The noria was clearly featured in some 14th-century seals of the council of Cordoba that depict the city's riverbank along with the Mosque-Cathedral. The wheel of the noria was dismantled in 1492 on the orders of Queen Isabella, who complained of the noise it made as she lay sick inside the Christian-era Alcázar. It is possible that the creation of new water supplies also made the noria redundant or dispensable.

At some point in the 16th or 17th century, the noria was converted into a flour mill which remained operational until the 20th century. Between 1904 and 1910, a dam was built around the area of the mill in order to contain the river during floods. The dam's construction resulted in the demolition of a part of the historic mill building as well as the demolition of two of the three remaining arches of the former aqueduct which delivered water from the wheel to the city.

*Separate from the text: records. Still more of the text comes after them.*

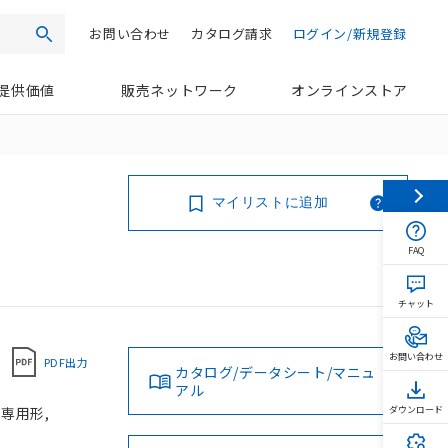
お問い合わせ
カタログ請求
ログイン/新規登録
検索
提供価値
販売ネットワーク
オンラインストア
マイリストに追加
FAQ
チャット
お問い合わせ
PDF出力
カタログ/データシート/マニュ
アル
け専用形,
ダウンロード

In the 1960s, the architect and scholar Felix Hernández Giménez was tasked by the city council to conduct a restoration of the noria, including a reconstruction of its medieval waterwheel. In order to rebuild the waterwheel, Hernández Giménez had to demolish more of the former mill, in particular a house that had been built on the side of the structure facing the river. This uncovered the original southern facade of the noria building, though Hernández Giménez had to further expand the central arch of the structure in order to create fittings for the axis of the replica wheel. In the decades after this restoration, the wooden wheel began to warp out of shape, and between 1993 and 1994 it was replaced again with an exact replica.

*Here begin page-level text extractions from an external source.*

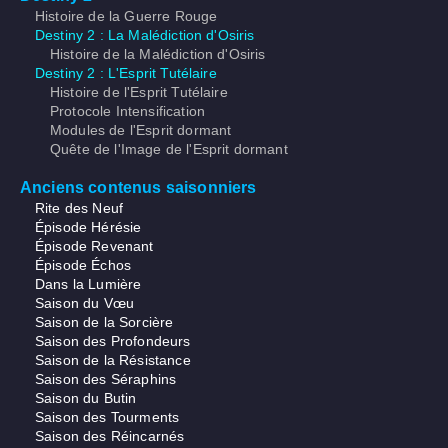
Histoire de la Guerre Rouge
Destiny 2 : La Malédiction d'Osiris
Histoire de la Malédiction d'Osiris
Destiny 2 : L'Esprit Tutélaire
Histoire de l'Esprit Tutélaire
Protocole Intensification
Modules de l'Esprit dormant
Quête de l'Image de l'Esprit dormant
Anciens contenus saisonniers
Rite des Neuf
Épisode Hérésie
Épisode Revenant
Épisode Échos
Dans la Lumière
Saison du Vœu
Saison de la Sorcière
Saison des Profondeurs
Saison de la Résistance
Saison des Séraphins
Saison du Butin
Saison des Tourments
Saison des Réincarnés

== Description and function ==
The noria's original purpose is believed to have been to raise water from the river and into an aqueduct that delivered water to the city and to the nearby Alcazar (royal palace). The wheel, which has a diameter of 15 meters, was propelled by the force of the river's current. Buckets around its circumference collected water and dropped it into the aqueduct's channel.

After the 15th century, following the original wheel's dismantlement, the noria was no longer used to supply water and the aqueduct which connected it to the city was dispensable. A part of the aqueduct, consisting of three horseshoe arches, was still standing and attached to the structure up until the beginning of the 20th century. Today, only one of its arches, standing perpendicular to the river and to the main axis of the building, is still visible.